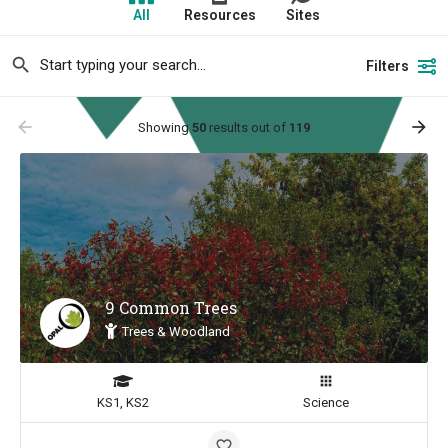
All
Resources
Sites
Filters
arrow_backward
arrow_forward
Showing
50
results out of
119
9 Common Trees
Trees & Woodland
KS1, KS2
Science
--------------------------------
> [Action item]:
The job is to return the listing above exactly, minus its pictures.

> [Output of the exercise]:
All
Resources
Sites
Filters
arrow_backward
arrow_forward
Showing
50
results out of
119
9 Common Trees
Trees & Woodland
KS1, KS2
Science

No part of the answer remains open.